How the Penn AI project makes machine learning accessible to everyone  

 

Dr. Jason Moore, Professor of Biostatistics, Epidemiology and Informatics at the University of Pennsylvania is in full flow:

“If I were to give everybody who is reading this a dataset and tell them they can do whatever analysis they want and we’ll share our results in a week, every person involved would take the dataset through a different path, depending on their education, training, and more importantly, their experiences with data analysis. We all gravitate to certain methods that we know would work or are easy for us to use. So I am interested in whether we can get a computer to do the same. Can we get a computer to select methods, run analyses and learn to improve from experiences?”

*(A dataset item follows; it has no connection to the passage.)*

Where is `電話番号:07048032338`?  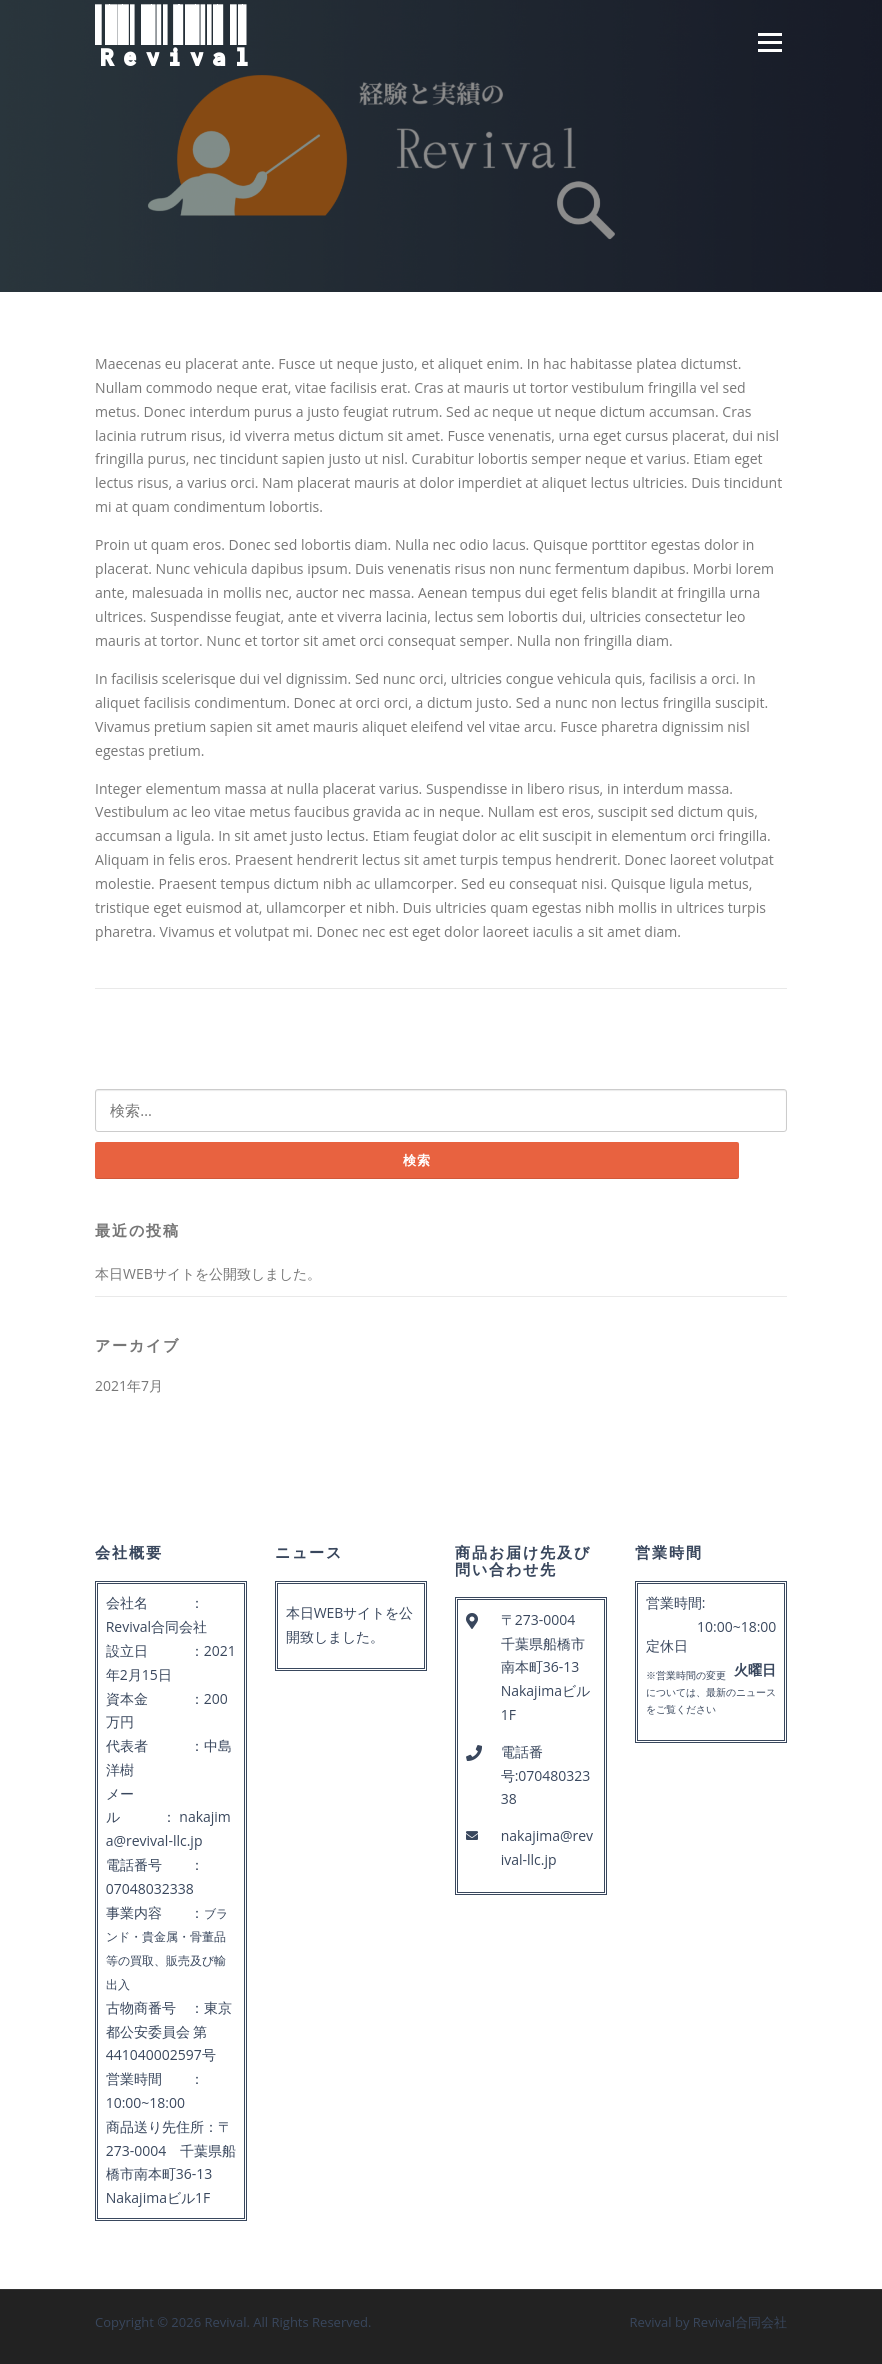
電話番号:07048032338 is located at coordinates (546, 1775).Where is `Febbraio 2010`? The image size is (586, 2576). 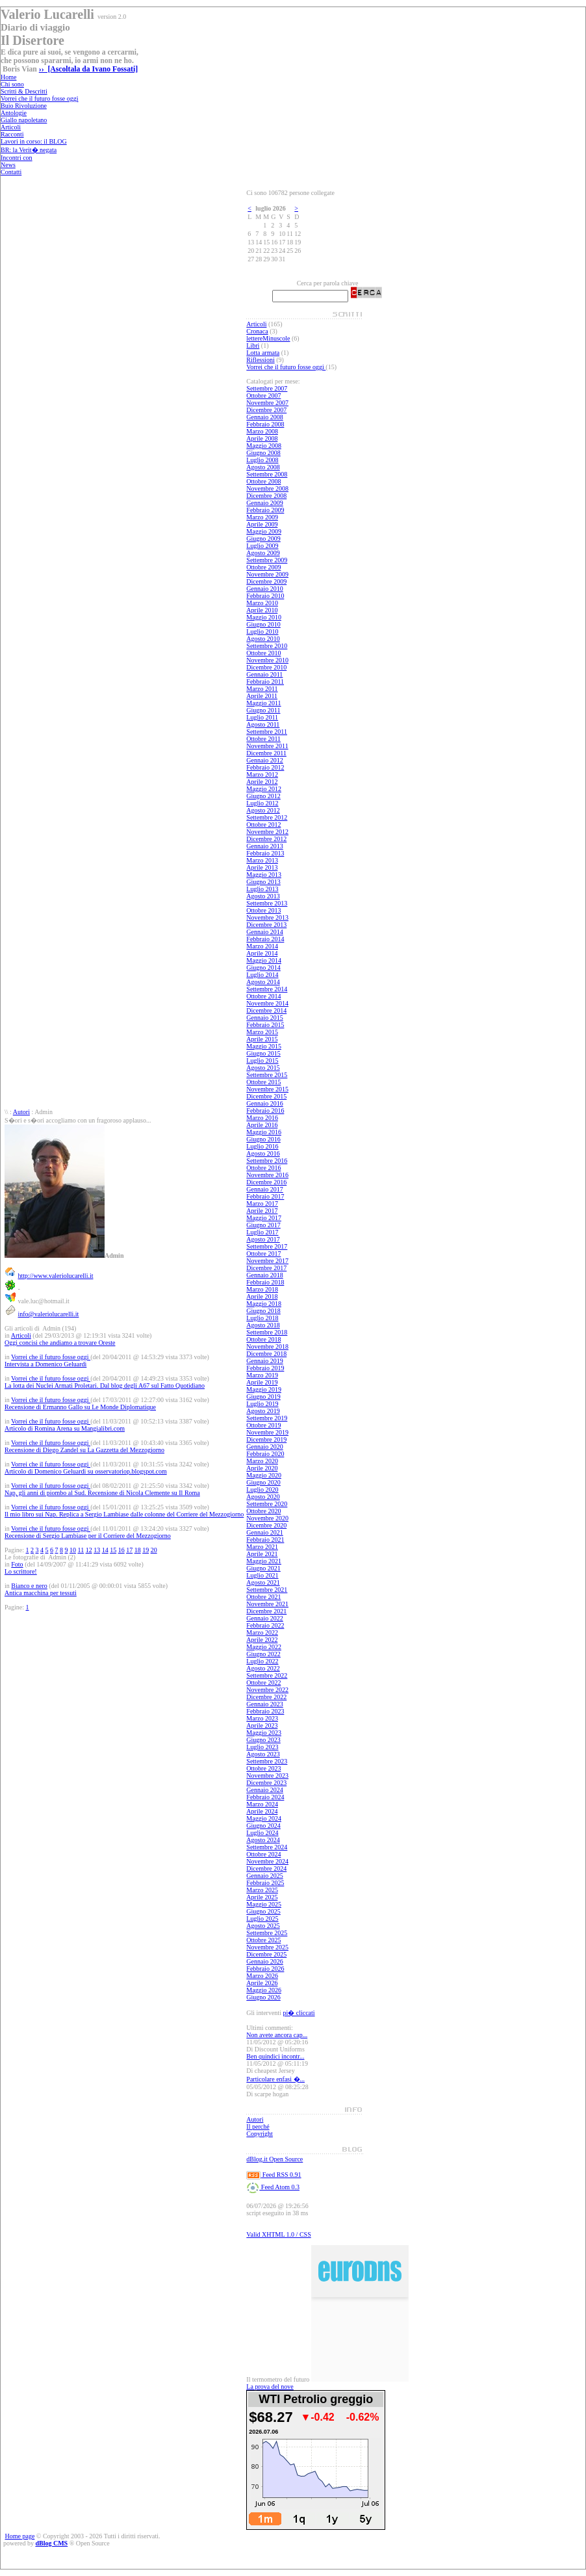
Febbraio 2010 is located at coordinates (265, 595).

That was the motivation behind the Penn AI project undertaken by Dr. Moore and his University of Pennsylvania colleagues in 2016. The goal of Penn AI is to make machine learning accessible to everybody, regardless of their background and expertise, by automating the technology and making it free and open-source. This means Penn AI can work out different analyses with different variables and methods on its own, without the need for human input. Usually, machine learning requires someone to select a specific method and manually adjust each parameter for the AI engine to work on. This requires users to have a lot more advanced data science knowledge to arrive at meaningful results. Even for the experts, sometimes the process can get challenging or complicated. Automating ML will eliminate much of this.

“The problem with machine learning tools is that they tend to be built by people who have years of high levels training,” says Dr. Moore. “We want to make a free and simple system that is still robust enough to transform the way we approach the technology, which I think we’ve accomplished”.

Dr. Moore and his team hope Penn AI will lower the barrier of entry. With the automated tool, users can either bring their datasets or use the several hundred made available for download. Penn AI is believed to be the first of its kind as it’s designed to learn as it goes; its analysis suggestions will improve over time based on the ‘experience’ it gains through use.

To make Penn AI work as intended, Dr. Moore and his team either built certain components from scratch or adopted them from existing tools. Penn AI’s selection of machine learning methods came from the scikit-learn library, a comprehensive collection of classification, regression, and pre-processing methods. Its abilities to gather a dataset and a machine learning method, set the parameters and launch the analysis on a computer, were drafted from the Future Gadget Lab, an open-source project on github. Dr. Moore and his team represented past machine learning experiments, specifically, details of the data and the chosen machine learning methods and parameters as a json file to be fed into a digital document store called Mongo to establish Penn AI’s memory and its ability to learn from new experience.

Every machine learning analysis performed by the users will now be saved and converted into knowledge that’s utilizable by Penn AI’s engine. Dr. Moore and his team also corresponded the results from these past experiments with the chosen machine learning methods, parameters and other meta features like sample size, distribution and correlation structures, so that Penn AI understands the context with which a particular machine learning algorithm might work. It also recommends users as to the machine learning methods they should use when they introduce new datasets into the system.

Dr. Moore and his team believe Penn AI will encourage more people to adopt AI in the clinical space. “I want Penn AI to be self-service, clinical AI,” says Dr. Moore. “I hope it will soon be routine for a doctor to say, ‘I want to look at the association between sex, age, smoking and different diseases’ and have this tool to answer their questions.” Apart from automation, Penn AI also enables users to see the mechanisms behind each analysis by peeking inside the coding – how the tool gets from one endpoint to another. “If you’re going to use machine learning for patients, you want to trust it completely. You want to be able to look under the hood. Penn AI allows for that, which builds some faith among clinicians, which is important for user buy-in.”

Dr. Moore plans to add more complex features into Penn AI so advanced users can also make good use of the tool. “I think this tool is going to accelerate research in certain areas,” he says. “We’ll be able to do almost instantly what it takes weeks and months and thousands or millions of dollars to do.”